*Work to be completed*:
Write out every line from the listing below where the string "nemusím" is found.
--*--
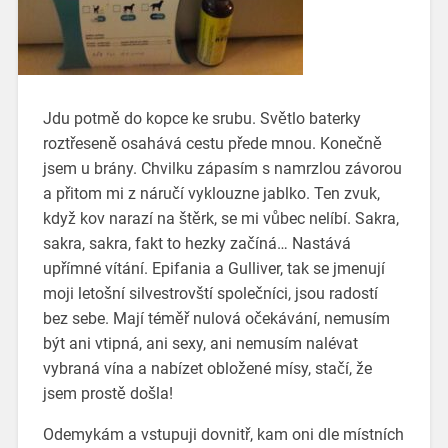
Jdu potmě do kopce ke srubu. Světlo baterky
roztřeseně osahává cestu přede mnou. Konečně
jsem u brány. Chvilku zápasím s namrzlou závorou
a přitom mi z náručí vyklouzne jablko. Ten zvuk,
když kov narazí na štěrk, se mi vůbec nelíbí. Sakra,
sakra, sakra, fakt to hezky začíná… Nastává
upřímné vítání. Epifania a Gulliver, tak se jmenují
moji letošní silvestrovští společníci, jsou radostí
bez sebe. Mají téměř nulová očekávání, nemusím
být ani vtipná, ani sexy, ani nemusím nalévat
vybraná vína a nabízet obložené mísy, stačí, že
jsem prostě došla!
Odemykám a vstupuji dovnitř, kam oni dle místních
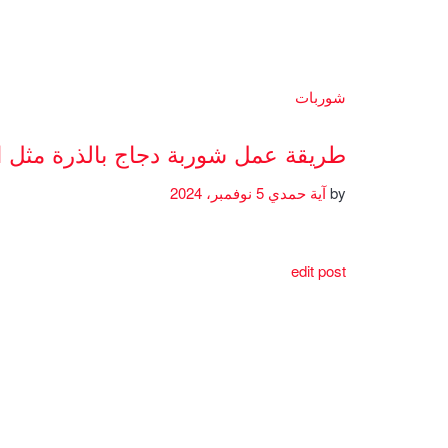
شوربات
طريقة عمل شوربة دجاج بالذرة مثل 
by
آية حمدي
5 نوفمبر، 2024
edit post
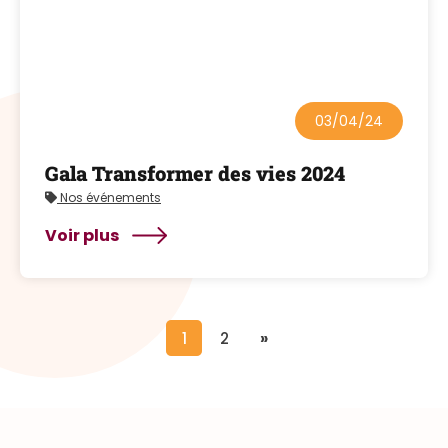
03/04/24
Gala Transformer des vies 2024
Nos événements
Voir plus
1
2
»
--*--
*Response*:
bez sebe. Mají téměř nulová očekávání, nemusím
být ani vtipná, ani sexy, ani nemusím nalévat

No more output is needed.